A U.S. military team assigned to establish security at the new embassy in Tripoli, in a previously undisclosed detail, was never instructed to fortify the temporary hub in the east. Instead, a small local guard force was hired by a British private security firm as part of a contract worth less than half of what it costs to deploy a single U.S. service member in a war zone for a year.
The two U.S. compounds where Stevens and three other Americans were killed in a sustained, brutal attack the night of Sept. 11, proved to be strikingly vulnerable targets in an era of barricaded embassies and multibillion-dollar security contracts for U.S. diplomatic facilities in conflict zones, according to interviews with U.S. and Libyan officials and eyewitnesses in recent days.
Cautioned to be low-key
Days before the ambassador arrived from the embassy in Tripoli, a Libyan security official had warned an American diplomat that foreigners should keep a low profile in Benghazi because of growing threats. Other Westerners had fled the city, and the British had closed their consulate.
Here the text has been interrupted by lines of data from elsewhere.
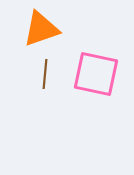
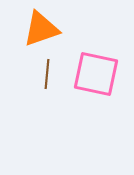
brown line: moved 2 px right
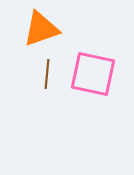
pink square: moved 3 px left
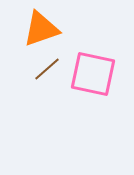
brown line: moved 5 px up; rotated 44 degrees clockwise
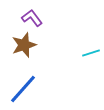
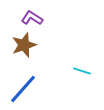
purple L-shape: rotated 20 degrees counterclockwise
cyan line: moved 9 px left, 18 px down; rotated 36 degrees clockwise
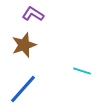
purple L-shape: moved 1 px right, 4 px up
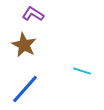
brown star: rotated 25 degrees counterclockwise
blue line: moved 2 px right
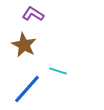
cyan line: moved 24 px left
blue line: moved 2 px right
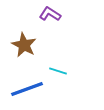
purple L-shape: moved 17 px right
blue line: rotated 28 degrees clockwise
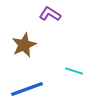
brown star: rotated 20 degrees clockwise
cyan line: moved 16 px right
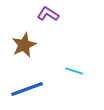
purple L-shape: moved 2 px left
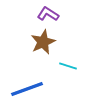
brown star: moved 19 px right, 3 px up
cyan line: moved 6 px left, 5 px up
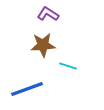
brown star: moved 3 px down; rotated 20 degrees clockwise
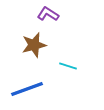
brown star: moved 9 px left; rotated 10 degrees counterclockwise
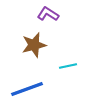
cyan line: rotated 30 degrees counterclockwise
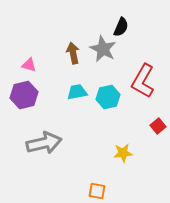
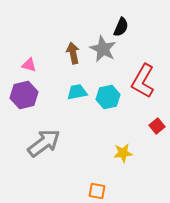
red square: moved 1 px left
gray arrow: rotated 24 degrees counterclockwise
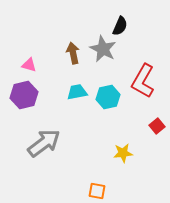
black semicircle: moved 1 px left, 1 px up
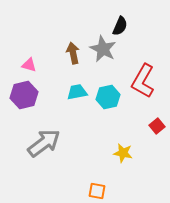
yellow star: rotated 18 degrees clockwise
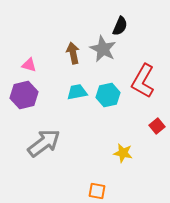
cyan hexagon: moved 2 px up
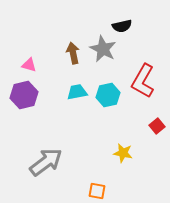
black semicircle: moved 2 px right; rotated 54 degrees clockwise
gray arrow: moved 2 px right, 19 px down
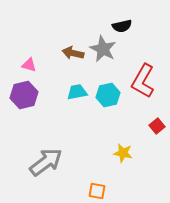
brown arrow: rotated 65 degrees counterclockwise
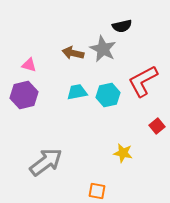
red L-shape: rotated 32 degrees clockwise
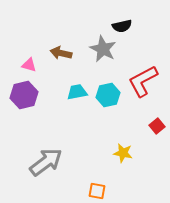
brown arrow: moved 12 px left
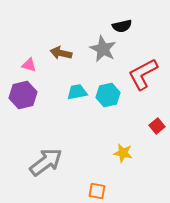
red L-shape: moved 7 px up
purple hexagon: moved 1 px left
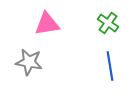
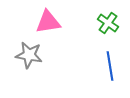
pink triangle: moved 1 px right, 2 px up
gray star: moved 7 px up
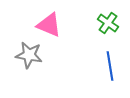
pink triangle: moved 1 px right, 3 px down; rotated 32 degrees clockwise
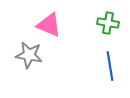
green cross: rotated 25 degrees counterclockwise
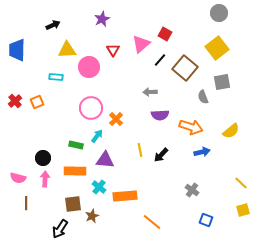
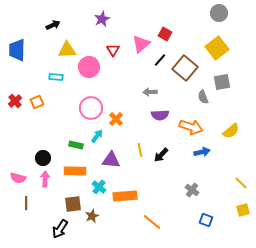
purple triangle at (105, 160): moved 6 px right
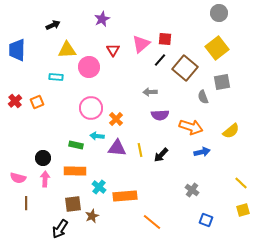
red square at (165, 34): moved 5 px down; rotated 24 degrees counterclockwise
cyan arrow at (97, 136): rotated 120 degrees counterclockwise
purple triangle at (111, 160): moved 6 px right, 12 px up
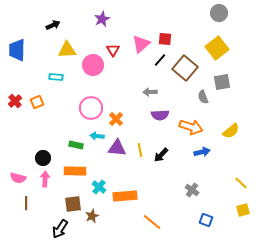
pink circle at (89, 67): moved 4 px right, 2 px up
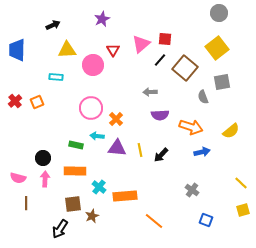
orange line at (152, 222): moved 2 px right, 1 px up
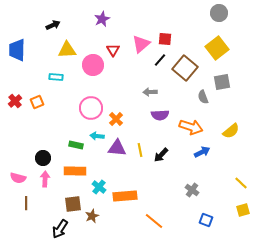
blue arrow at (202, 152): rotated 14 degrees counterclockwise
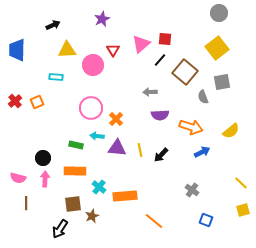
brown square at (185, 68): moved 4 px down
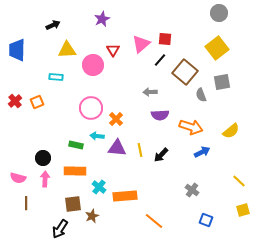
gray semicircle at (203, 97): moved 2 px left, 2 px up
yellow line at (241, 183): moved 2 px left, 2 px up
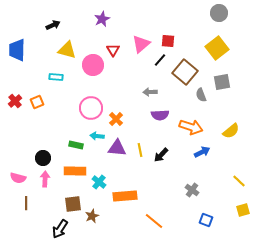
red square at (165, 39): moved 3 px right, 2 px down
yellow triangle at (67, 50): rotated 18 degrees clockwise
cyan cross at (99, 187): moved 5 px up
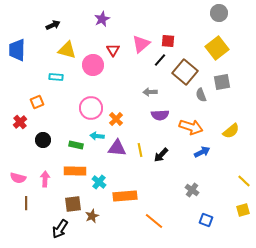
red cross at (15, 101): moved 5 px right, 21 px down
black circle at (43, 158): moved 18 px up
yellow line at (239, 181): moved 5 px right
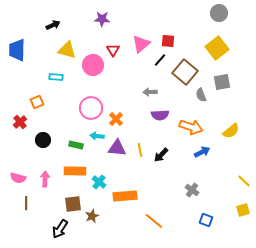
purple star at (102, 19): rotated 28 degrees clockwise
Despite the security inadequacies and the warning, Stevens traveled to Benghazi to meet openly with local leaders. Eager to establish a robust diplomatic presence in the cradle of the rebellion against Moammar Gaddafi, the ousted autocratic leader, U.S. officials appear to have overlooked the stark signs that militancy was on the rise.
This account of Stevens’s last days and the attack, which includes new details about security at the compound and the ambassador’s movements, was assembled from more than a dozen interviews with American officials, prominent Libyans and others familiar with the case. Most agreed to speak only on the condition of anonymity.
The attack marked the first violent death of a serving ambassador in a generation and has become a thorn in President Obama’s reelection bid. It also raised the prospect that a country Washington assumed would become a staunch ally as it recovered from its short civil war could turn into a haven for fundamentalists.
U.S. officials investigating the assault say their preliminary assessment indicates that members of Ansar al-Sharia, a fundamentalist group with deep roots in Benghazi, carried out the attack with the help of a few militants linked to al-Qaeda’s offshoot in Africa. Intelligence officers and a team of FBI agents in Libya are continuing the investigation.